Bruce Lee meurt en 1973. C'est un coup terrible pour les fans mais encore plus pour Raymond Chow et la Golden Harvest qui perdent ainsi leur poule aux œufs d'or. Opération Dragon, première co-production avec un studio américain, la Warner Bros., avait été un immense succès mondial. Les studios hong-kongais ne voulaient pas laisser échapper cette manne internationale. Stoner Se Déchaîne, qui comptait initialement le Petit Dragon au casting aux côtés de George Lazenby et Sonny Chiba, fut tout de même produit mais par la Golden Harvest seule. En lieu et place de Bruce Lee fut engagée Angela Mao, Chiba ayant quitté le projet suite à la mort de Lee.
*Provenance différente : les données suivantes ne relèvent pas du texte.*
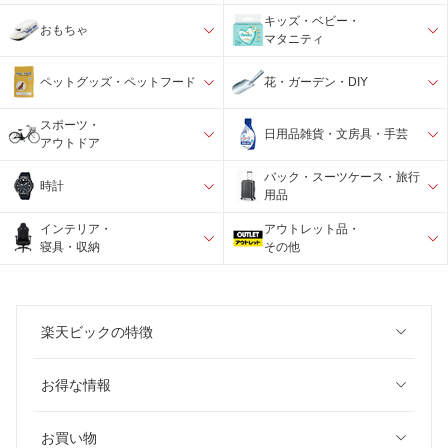
キッズ・ベビー・
おもちゃ
マタニティ
ペットグッズ・ペットフード
花・ガーデン・DIY
スポーツ・
日用品雑貨・文房具・手芸
アウトドア
バック・スーツケース・旅行
時計
用品
インテリア・
アウトレット品・
寝具・収納
その他
楽天ビックの特徴
お得な情報
お買い物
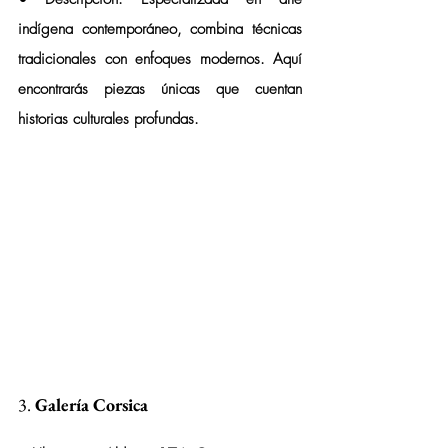
indígena contemporáneo, combina técnicas 
tradicionales con enfoques modernos. Aquí 
encontrarás piezas únicas que cuentan 
historias culturales profundas.
3. 
Galería Corsica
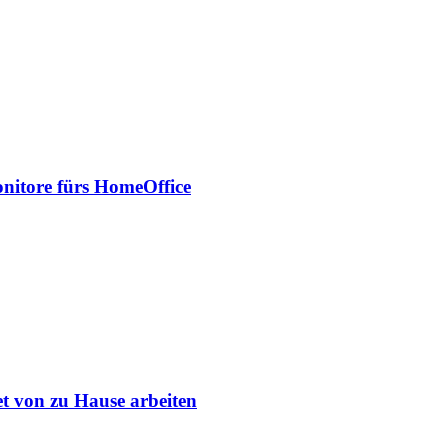
onitore fürs HomeOffice
et von zu Hause arbeiten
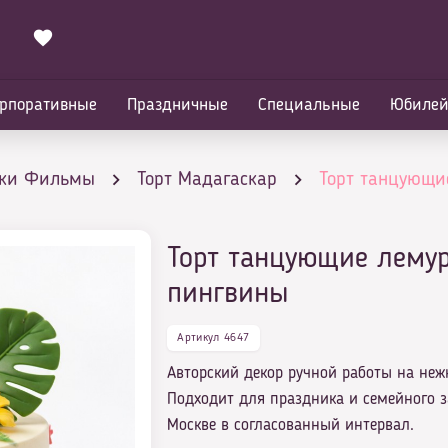
рпоративные
Праздничные
Специальные
Юбиле
ики Фильмы
Торт Мадагаскар
Торт танцующи
Торт танцующие лему
пингвины
Артикул 4647
Авторский декор ручной работы на неж
Подходит для праздника и семейного з
Москве в согласованный интервал.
Le film, bien que médiocre, connut un certain succès. La Shaw Bros. quant à elle, tenta aussi les co-productions à l'étranger. Avec la Hammer (Un Dénommé Mister Shatter et La Légende Des 7 Vampires D'Or en 1974), des italiens (Les Trois Superman Du Kung-Fu en 1973 et Supermen Contre Amazones en 1975) et aussi avec la Warner pour Cleopatra Jones And The Casino Of Gold (1975) mais le public ne fut pas vraiment au rendez-vous. De son côté, la Golden Harvest ne lâcha pas le morceau.
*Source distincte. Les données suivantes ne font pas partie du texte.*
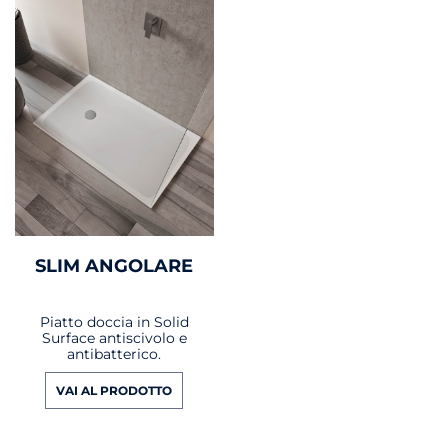
SLIM ANGOLARE
Piatto doccia in Solid
Surface antiscivolo e
antibatterico.
VAI AL PRODOTTO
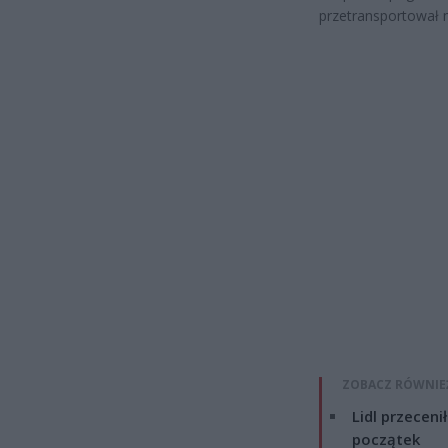
przetransportował m
ZOBACZ RÓWNIE
Lidl przeceni
początek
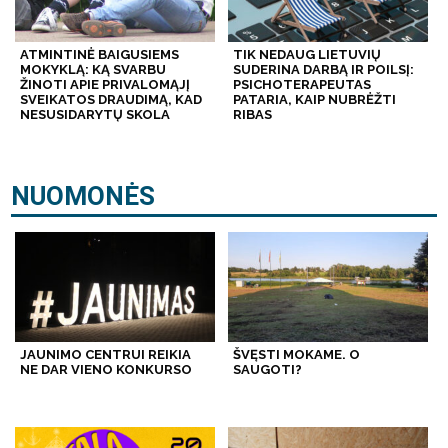
ATMINTINĖ BAIGUSIEMS
TIK NEDAUG LIETUVIŲ
MOKYKLĄ: KĄ SVARBU
SUDERINA DARBĄ IR POILSĮ:
ŽINOTI APIE PRIVALOMĄJĮ
PSICHOTERAPEUTAS
SVEIKATOS DRAUDIMĄ, KAD
PATARIA, KAIP NUBRĖŽTI
NESUSIDARYTŲ SKOLA
RIBAS
NUOMONĖS
JAUNIMO CENTRUI REIKIA
ŠVĘSTI MOKAME. O
NE DAR VIENO KONKURSO
SAUGOTI?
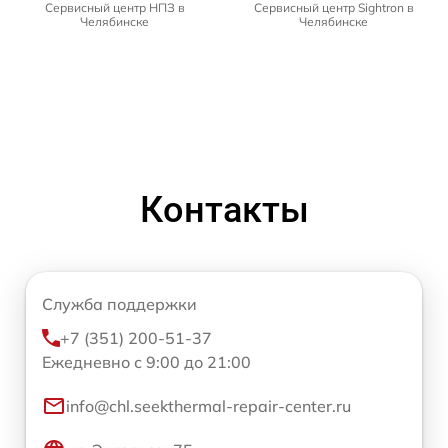
Сервисный центр НПЗ в
Сервисный центр Sightron в
Челябинске
Челябинске
Контакты
Служба поддержки
+7 (351) 200-51-37
Ежедневно с 9:00 до 21:00
info@chl.seekthermal-repair-center.ru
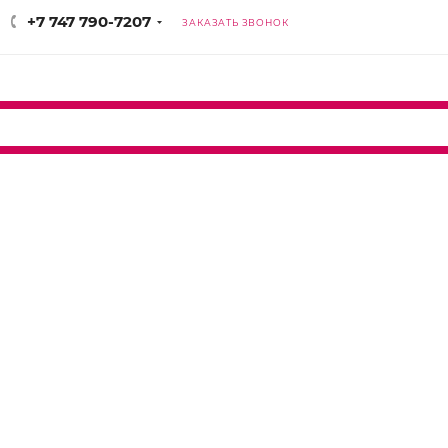
+7 747 790-7207
ЗАКАЗАТЬ ЗВОНОК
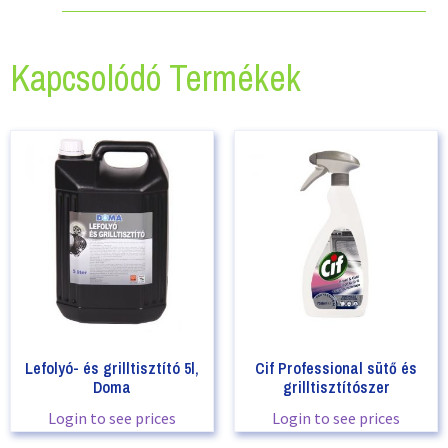
Kapcsolódó Termékek
Lefolyó- és grilltisztító 5l,
Cif Professional sütő és
Doma
grilltisztítószer
Login to see prices
Login to see prices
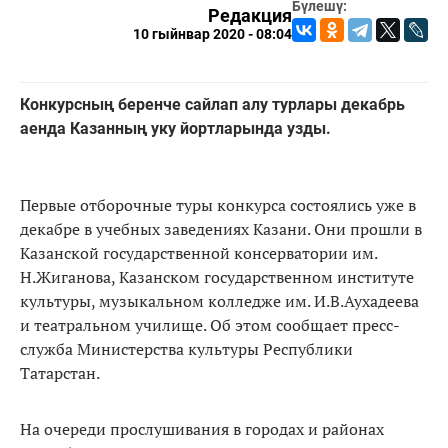
Бүлешү:
Редакция
10 гыйнвар 2020 - 08:04
Конкурсның беренче сайлап алу турлары декабрь
аенда Казанның уку йортларында узды.
Первые отборочные туры конкурса состоялись уже в
декабре в учебных заведениях Казани. Они прошли в
Казанской государственной консерватории им.
Н.Жиганова, Казанском государственном институте
культуры, музыкальном колледже им. И.В.Аухадеева
и театральном училище. Об этом сообщает пресс-
служба Министерства культуры Республики
Татарстан.
На очереди прослушивания в городах и районах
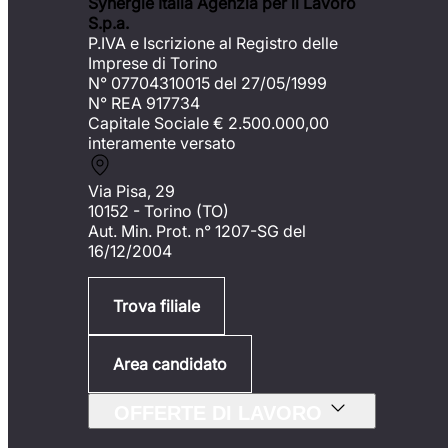
Synergie Italia Agenzia per il Lavoro
S.p.a.
P.IVA e Iscrizione al Registro delle
Imprese di Torino
N° 07704310015 del 27/05/1999
N° REA 917734
Capitale Sociale €
2.500.000,00
interamente versato
Via Pisa, 29
10152 - Torino (TO)
Aut. Min. Prot. n° 1207-SG del
16/12/2004
Trova filiale
Area candidato
OFFERTE DI LAVORO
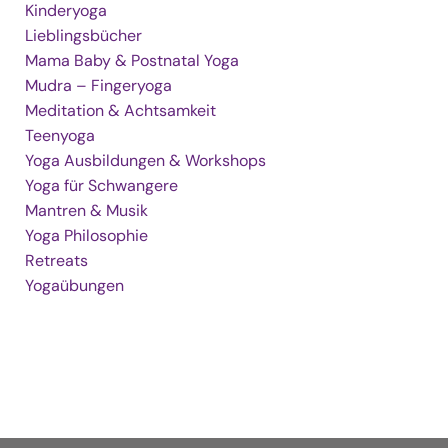
Kinderyoga
Lieblingsbücher
Mama Baby & Postnatal Yoga
Mudra – Fingeryoga
Meditation & Achtsamkeit
Teenyoga
Yoga Ausbildungen & Workshops
Yoga für Schwangere
Mantren & Musik
Yoga Philosophie
Retreats
Yogaübungen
En 1973, le jeune anglais Brian Trenchard-Smith livre à la chaîne de télévision australienne Seven Network un documentaire d'une heure sur le kung-fu qui fait de bonnes audiences : World Of Kung Fu. En 1974, il peut sans mal proposer à la chaîne concurrente Nine Channel une simili-suite tournée à Hong Kong intitulée Kung Fu Killers. Le film voit l'incroyable cascadeur Grant Page (1) partir à la source de la "folie kung-fu" qui faisait rage en occident et accessoirement se battre contre celui qui était censé prendre la relève du Petit Dragon, Carter Wong. Le tout est entrecoupé d'interviews d'intervenants tournant sur place (dont George Lazenby et le producteur André Morgan) et de clips de films de la Golden Harvest.
Dans son documentaire de 1973 The Stuntmen, Trenchard-Smith orchestre différents types de scènes d'action pour mettre en valeur les cascadeurs et démontre un talent certain pour cela. (2) Il s'en sert comme carte de visite pour attirer l'attention de Raymond Chow en tant que réalisateur de long-métrage. En bluffant un brin : affirmant au patron de la Golden Harvest qu'un producteur australien s'était engagé pour la moitié du budget alors que The Man From Hong Kong n'était encore qu'un synopsis, il réussit à avoir l'accord de Raymond Chow pour l'autre moitié. Convaincre un producteur australien de réellement s'engager sur le film fut alors chose aisée. C'est la Greater Union qui s'y colla, créant spécialement pour l'occasion la société de production The Movie Company dont Trenchard-Smith détiendra 50%. La Australian Film Development Corporation, fondée en 1970 par le gouvernement pour financer cette industrie cinématographique locale, jeune et en pleine effervescence, participa aussi au budget.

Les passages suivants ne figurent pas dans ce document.